Overlapping cubes

Question

I'm trying to determine if two cubes overlap. I've read up on overlapping rectangles, but I'm not sure how to translate it into the third dimension.

My goal is to generate a number of randomly positioned and sized non-overlapping cubes.

These cubes are represented on a x,y,z Cartesian plane.

Answer 1

You should be able to modify Determine if two rectangles overlap each other? to your purpose fairly easily.

Suppose that you have CubeA and CubeB. Any one of 6 conditions guarantees that no overlap can exist:

Cond1.  If A's left face is to the right of the B's right face,
           -  then A is Totally to right Of B
              CubeA.X2 < CubeB.X1
Cond2.  If A's right face is to the left of the B's left face,
           -  then A is Totally to left Of B
              CubeB.X2 < CubeA.X1
Cond3.  If A's top face is below B's bottom face,
           -  then A is Totally below B
              CubeA.Z2 < CubeB.Z1
Cond4.  If A's bottom face is above B's top face,
           -  then A is Totally above B
              CubeB.Z2 < CubeA.Z1
Cond5.  If A's front face is behind B's back face,
           -  then A is Totally behind B
              CubeA.Y2 < CubeB.Y1
Cond6.  If A's left face is to the left of B's right face,
           -  then A is Totally to the right of B
              CubeB.Y2 < CubeA.Y1

So the condition for no overlap is:

Cond1 or Cond2 or Cond3 or Cond4 or Cond5 or Cond6

Therefore, a sufficient condition for Overlap is the opposite (De Morgan)

Not Cond1 AND Not Cond2 And Not Cond3 And Not Cond4 And Not Cond5 And Not Cond6

Answer 2

The accepted answer is wrong and very confusing.

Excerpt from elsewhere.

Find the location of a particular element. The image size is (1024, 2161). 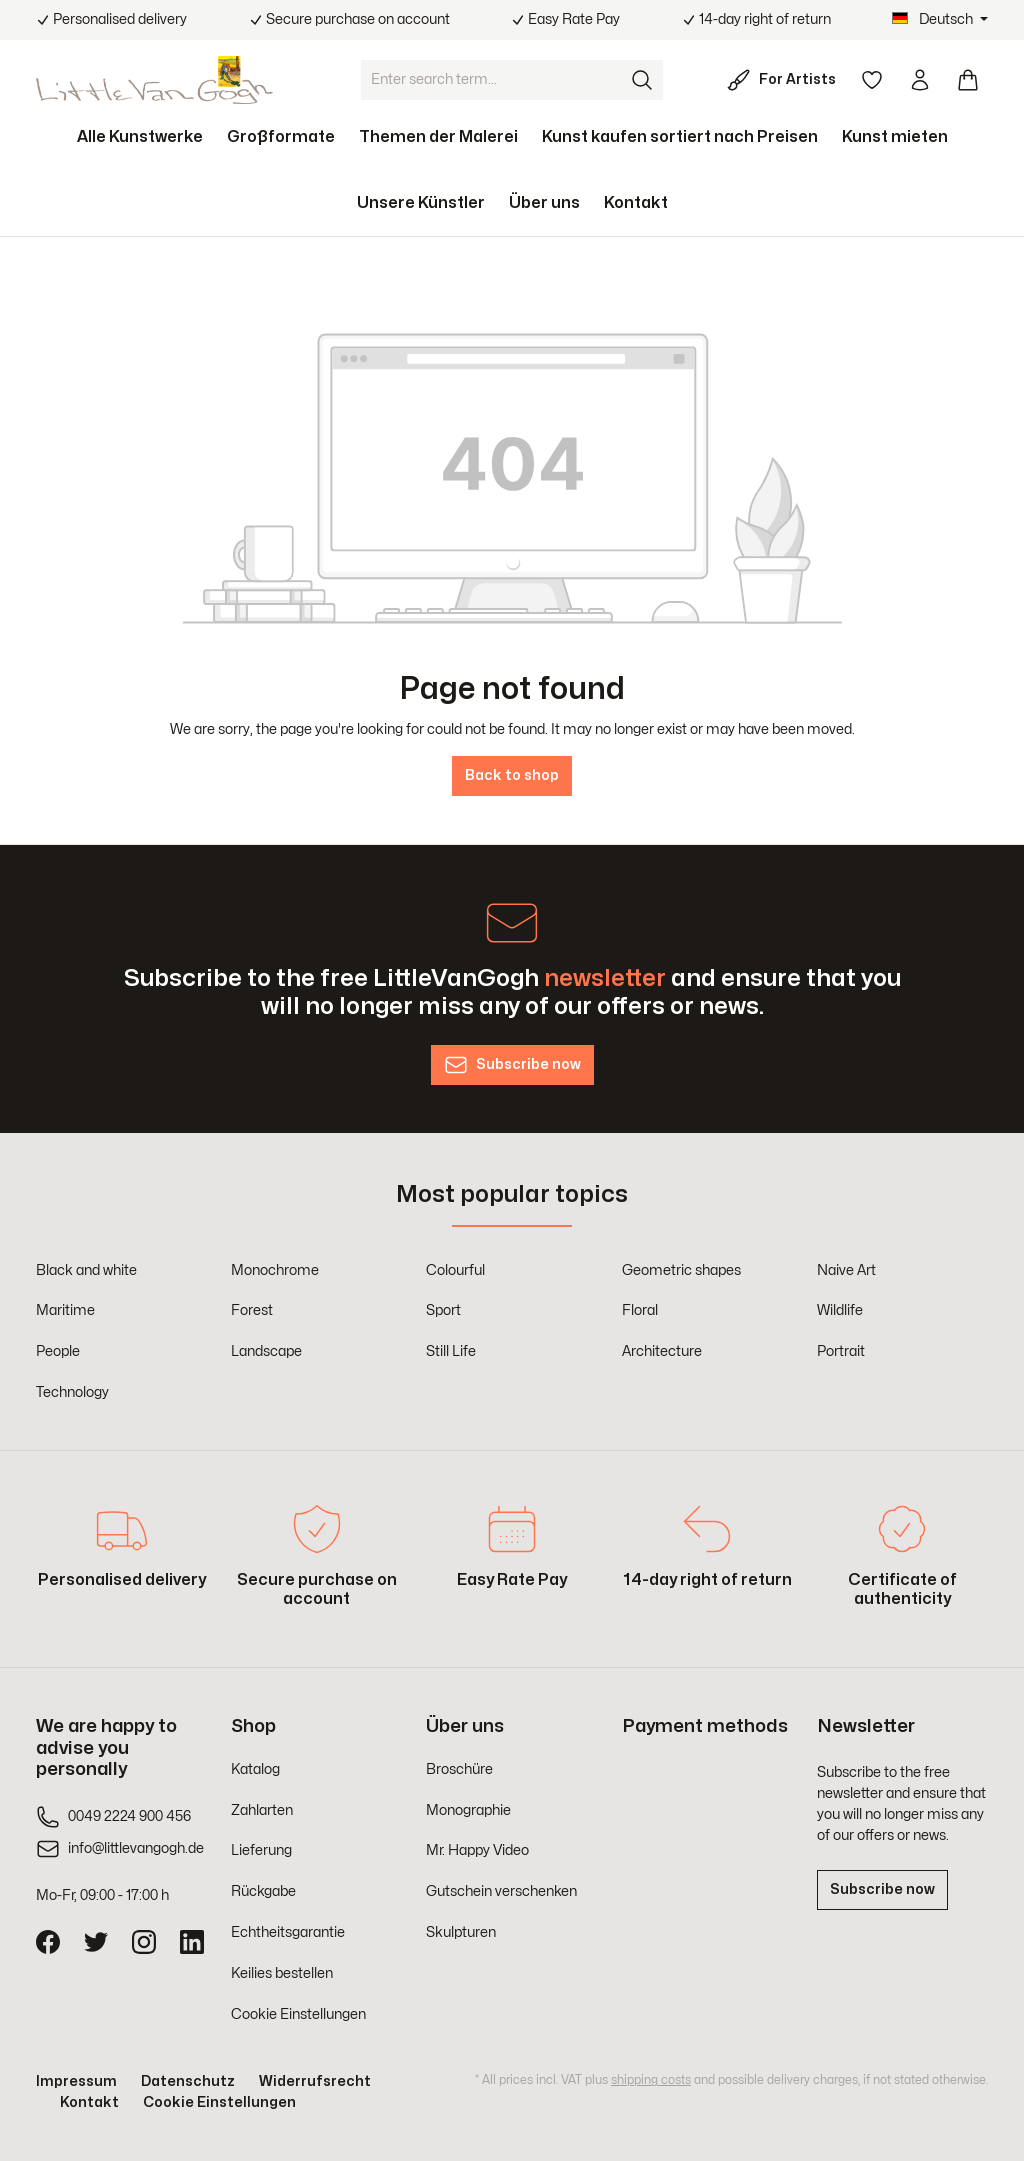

Here is what I have come up with.

Determining overlap in the x plane

    if (cubeA.maxX > cubeB.minX)
    if (cubeA.minX < cubeB.maxX)

Determining overlap in the y plane

    if (cubeA.maxY > cubeB.minY)
    if (cubeA.minY < cubeB.maxY)

Determining overlap in the z plane

    if (cubeA.maxZ > cubeB.minZ)
    if (cubeA.minZ < cubeB.maxZ)

if you AND all of these conditions together and the result is true, you know that the cubes intersect at some point.

Credit: https://silentmatt.com/rectangle-intersection/

Answer 3

This is just the accepted answer rewritten with the correction. It tests to see if the two axis aligned cuboids have any segment of the X,Y, and Z axis in common, if they dont then it is impossible for them to have a collision. The function assumes there is a collision and performs the tests to check if there isnt.

Function func_Intersect(ByVal cuboid1_MinX As Double, ByVal cuboid1_MaxX As Double, ByVal cuboid1_MinY As Double, ByVal cuboid1_MaxY As Double, ByVal cuboid1_MinZ As Double, ByVal cuboid1_MaxZ As Double, ByVal cuboid2_MinX As Double, ByVal cuboid2_MaxX As Double, ByVal cuboid2_MinY As Double, ByVal cuboid2_MaxY As Double, ByVal cuboid2_MinZ As Double, ByVal cuboid2_MaxZ As Double) As Boolean
    func_Intersect = True
    If cuboid1_MaxX < cuboid2_MinX Then
        func_Intersect = False
    ElseIf cuboid2_MaxX < cuboid1_MinX Then
        func_Intersect = False
    ElseIf cuboid1_MaxY < cuboid2_MinY Then
        func_Intersect = False
    ElseIf cuboid2_MaxY < cuboid1_MinY Then
        func_Intersect = False
    ElseIf cuboid1_MaxZ < cuboid2_MinZ Then
        func_Intersect = False
    ElseIf cuboid2_MaxZ < cuboid1_MinZ Then
        func_Intersect = False
    End If
End Function

Answer 4

I suppose (did not think much, maybe my condition is not enough) check if all the vertices of first cube are out of the second and inverse: all vertices of second are out of the first.

To check if the vertex is in the cube or not, transform it's coordinates to cube-related coordinate system (apply translation to the cube center and cube rotation). Then simply check each coord (x, y, z) is smaller then half a side

Answer 5

Cubes are made up of 6 rectangular (okay, square) faces.

Two cubes do not intersect if the following conditions are met.

• None of the faces of 2 cubes intersect.
• One cube does not completely contain the other.

The post you linked can be easily extended. Just add Z.